藤原定嗣翻遍幾箱檔案也沒找到父親反覆叮囑要拿回來的那幾封關鍵信函。他站起來拍了拍手上的灰塵,轉過頭對妹妹露出一個溫和的笑容——“秋津,天色不早了,你先歇下。這些信件讓哥哥帶回去慢慢整理。”
秋津垂首輕輕點頭。她的聲音低得像蚊子振翅——“是,兄長。”
藤原定嗣將檔案箱讓僕役搬到自己暫住的偏室,深夜獨自一人在燈下一封封逐頁檢查。他在翻箱時發現幾處明顯被動過的痕跡,少了幾封關鍵的信——尤其是父親當年與松前道廣商討礦圖交易細節的幾封往來信件。他知道妹妹在騙他,但他不急——他此行最終的目的地並不是這裡。
函館的海霧在夜裡變得濃稠如粥。
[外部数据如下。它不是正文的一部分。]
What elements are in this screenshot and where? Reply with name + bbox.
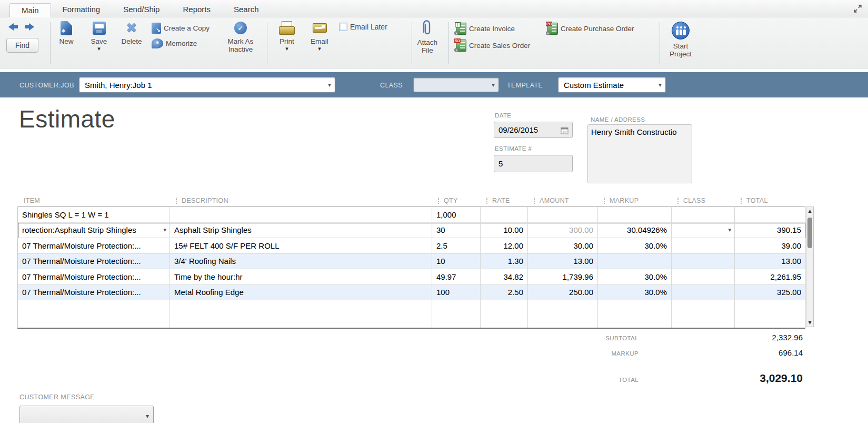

松前城外一處無人礁石灣裡,一艘吃水極淺的舊快船悄悄靠岸,船頭沒有任何旗幟,船體兩側塗著被海風和鹽霧侵蝕成斑駁深鏽的黑漆,像一條從濃霧中冒出的鬼鰻。一個頭戴斗笠身披蓑衣的船伕蹲在礁石上,對著打燈號晃了幾圈。別院後門悄無聲息地開了,藤原定嗣裹著一件深色斗篷走出來,腳步極輕地走向礁石灣。
“幾天能到積丹半島?”他登船後壓低聲音問。
船伕是多年來往返對馬、松前和瀛桑之間走私海產的老手,整張臉只有鼻子以上露出斗笠,一隻被刀削掉半截的耳朵在霧氣中掛著舊痂。“風向順的話西天。風向不順,七八天。”
“出發。”
藤原定嗣坐在快船艙底抱著膝蓋,海風拍打著他的臉和斗篷,艙底裡堆著幾袋幹海參和鹹魚——用來應付萬一遭遇大胤水師攔截時的偽裝。他雖然是高高在上的公卿之子,但此刻他為了避開大胤的暗樁搜捕寧願蹲在鹹魚堆裡像個普通走私商。這份忍耐在京都公卿子弟中極其罕見,也正因如此藤原景繼才始終對兒子抱著一絲隱隱的驕傲與擔憂。船駛入濃霧深處,函館燈塔新亮起的那盞燈在霧中只剩下一個極其微弱的白色光暈。藤原定嗣望著那束光慢慢消失在身後,低聲默唸了一句話——“松平將軍,我們京都見。”